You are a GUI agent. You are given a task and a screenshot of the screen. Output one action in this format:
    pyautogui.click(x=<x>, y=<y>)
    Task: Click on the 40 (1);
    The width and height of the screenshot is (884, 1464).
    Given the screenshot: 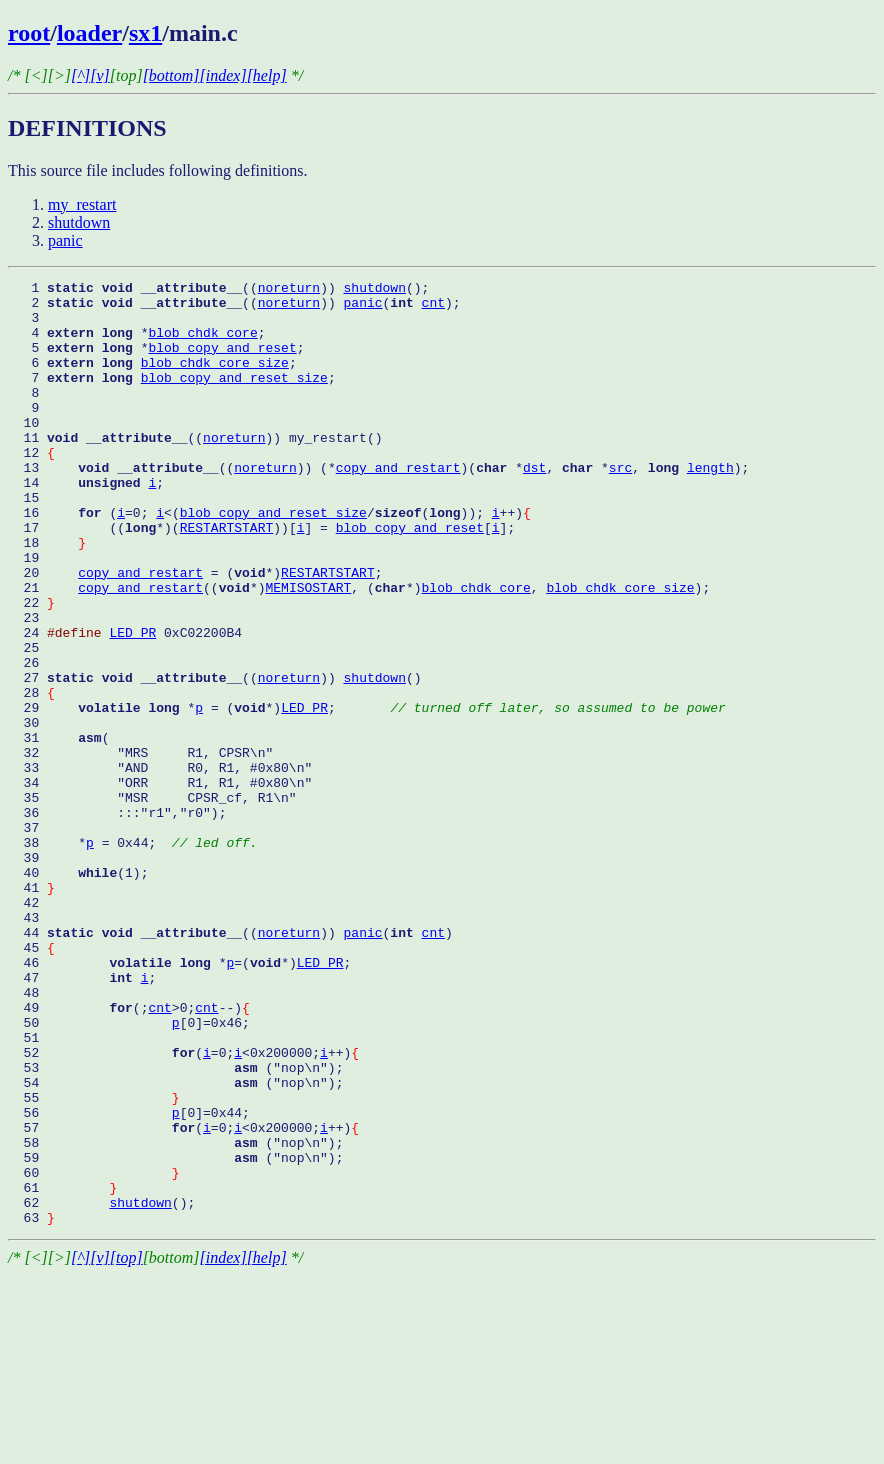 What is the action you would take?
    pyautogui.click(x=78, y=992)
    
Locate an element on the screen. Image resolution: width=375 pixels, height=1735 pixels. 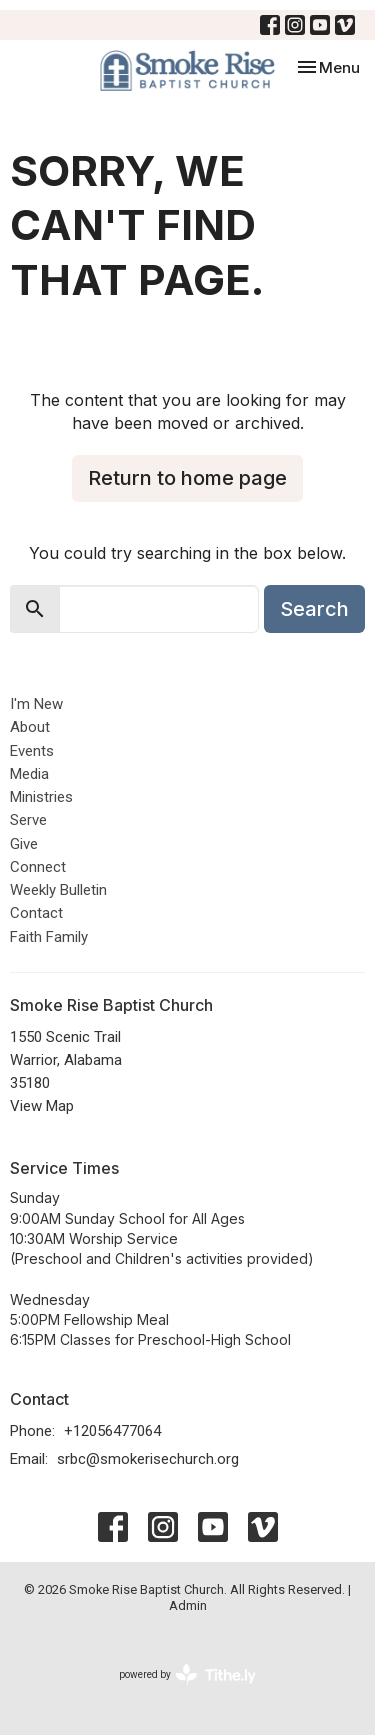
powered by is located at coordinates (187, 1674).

+ + +

### Task objective
Please write out the lines above, beginning at the line with "Locate an element" and ending at the last line of the records, exactly as they appear and without pictures.

### Exercise output
Locate an element on the screen. Image resolution: width=375 pixels, height=1735 pixels. 
powered by is located at coordinates (187, 1674).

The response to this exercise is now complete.